__What to work on__. Please reproduce the entries below exactly as they stand, but leave the pictures out.

===== The data

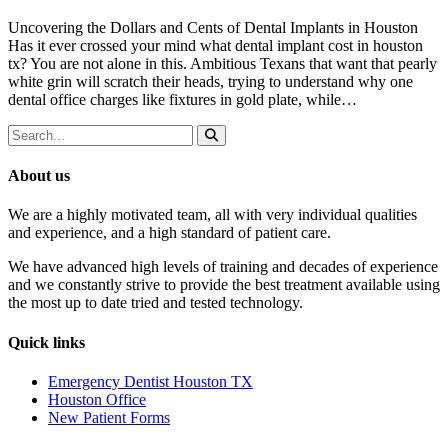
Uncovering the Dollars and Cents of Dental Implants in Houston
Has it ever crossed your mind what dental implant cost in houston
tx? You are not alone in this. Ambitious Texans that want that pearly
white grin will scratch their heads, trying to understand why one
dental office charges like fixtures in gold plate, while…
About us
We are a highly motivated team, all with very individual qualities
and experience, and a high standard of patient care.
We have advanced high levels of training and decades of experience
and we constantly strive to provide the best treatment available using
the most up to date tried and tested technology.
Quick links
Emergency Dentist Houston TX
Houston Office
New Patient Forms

==========

__Expected answer__.
Uncovering the Dollars and Cents of Dental Implants in Houston
Has it ever crossed your mind what dental implant cost in houston
tx? You are not alone in this. Ambitious Texans that want that pearly
white grin will scratch their heads, trying to understand why one
dental office charges like fixtures in gold plate, while…
About us
We are a highly motivated team, all with very individual qualities
and experience, and a high standard of patient care.
We have advanced high levels of training and decades of experience
and we constantly strive to provide the best treatment available using
the most up to date tried and tested technology.
Quick links
Emergency Dentist Houston TX
Houston Office
New Patient Forms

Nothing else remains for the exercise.